Kios ini memiliki ukuran 4x6 meter, dengan puluhan baju terpampang di berbagai sudut kios. Berbagai jenis, warna, hingga motif tersedia di kios ini.
"Ada yang bisa saya bantu, pak?" tanya pemilik kios yang berdiri di belakang meja kasir.
Aboy tidak berkomentar, dan mendekati pemilik kios tersebut, mendekatkan kepalanya, kemudian membisikkan sesuatu sembari menyelipkan beberapa lembar uang kertas ke tangan pemilik kios.
Wajah pemilik kios yang semula terlihat baik, dan ceria, berubah menjadi dingin. "Baik, silahkan ikuti saya," pemilik kios berjalan meninggalkan meja kasir.
"Ayo, ikuti saja dia," suruh Aboy kepada Amosa.
Amosa tidak berkomentar, ia hanya nurut dengan perintah dari Aboy. Amosa berjalan mengikuti pemilik kios dengan perasaan yang masih kebingungan.
Pemilik kios membawa Amosa ke sebuah ruangan yang cukup sempit dan gelap. Jari tangan dari pemilik kios menekan sakelar lampu, bohlam yang tergantung berkedip beberapa kali, hingga akhirnya menyalah dan menerangi semua sisi ruangan.
Amosa terperangan, melihat berbagai macam bentuk senjata api terpajang rapi di balik etalase kaca. Amosa tidak bisa berkata apa-apa, karena ia belum pernah melihat puluhan senjata api yang berjajar di depan matanya.
"Silahkan kamu pilih, senjata apa yang sedang kamu cari," suruh pemilik toko dengan suara yang agak berat. "Masalah harga jangan kamu pikirkan, karena harga yang aku berikan di bawah harga pasaran," imbuhnya dengan menyilangkan kedua tangannya di depan dada.

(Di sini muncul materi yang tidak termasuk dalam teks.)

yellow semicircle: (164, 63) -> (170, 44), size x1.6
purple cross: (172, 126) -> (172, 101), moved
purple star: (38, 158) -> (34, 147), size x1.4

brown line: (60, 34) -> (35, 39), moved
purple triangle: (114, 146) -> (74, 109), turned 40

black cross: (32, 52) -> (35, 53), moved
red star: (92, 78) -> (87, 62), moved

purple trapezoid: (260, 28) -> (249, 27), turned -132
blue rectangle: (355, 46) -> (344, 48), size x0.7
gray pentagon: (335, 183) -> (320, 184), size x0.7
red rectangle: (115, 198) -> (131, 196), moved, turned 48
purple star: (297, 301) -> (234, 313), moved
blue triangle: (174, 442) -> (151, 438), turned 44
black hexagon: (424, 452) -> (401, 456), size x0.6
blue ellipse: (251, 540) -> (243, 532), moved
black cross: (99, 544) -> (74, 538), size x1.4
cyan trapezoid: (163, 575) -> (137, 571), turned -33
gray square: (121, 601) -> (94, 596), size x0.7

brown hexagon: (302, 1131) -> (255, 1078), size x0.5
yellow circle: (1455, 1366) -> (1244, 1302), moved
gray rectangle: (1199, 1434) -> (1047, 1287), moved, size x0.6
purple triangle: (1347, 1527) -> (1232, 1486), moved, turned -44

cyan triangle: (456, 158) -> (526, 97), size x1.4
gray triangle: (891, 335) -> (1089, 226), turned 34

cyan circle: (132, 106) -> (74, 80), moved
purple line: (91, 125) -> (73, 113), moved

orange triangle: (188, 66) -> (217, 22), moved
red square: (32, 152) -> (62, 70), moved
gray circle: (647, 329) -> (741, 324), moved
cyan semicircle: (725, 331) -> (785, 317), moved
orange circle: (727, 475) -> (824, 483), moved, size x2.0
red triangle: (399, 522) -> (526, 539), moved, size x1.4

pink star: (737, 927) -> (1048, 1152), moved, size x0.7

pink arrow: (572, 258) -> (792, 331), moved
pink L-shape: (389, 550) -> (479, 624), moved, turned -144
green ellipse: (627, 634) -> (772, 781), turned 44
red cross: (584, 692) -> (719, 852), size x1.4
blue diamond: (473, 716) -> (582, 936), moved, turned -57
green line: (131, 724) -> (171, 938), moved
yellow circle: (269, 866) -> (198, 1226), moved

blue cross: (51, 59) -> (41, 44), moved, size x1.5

Amosa tidak berkomentar, ia terus mengamati dan memilih mana senjata yang cocok ia gunakan nanti. Tiba-tiba, bola matanya tertuju ke arah senjata dengan rasio ukuran sedang, dan berdiri gagah di antara puluhan senjata. Warna senjata itu hitam pekat, dengan sedikit motif bintik putih, membuah senjata tersebut terkesan hebat.
"Aku pilih yang ini," kata Amosa dengan jari telunjuk ia arahkan ke salah satu senjata.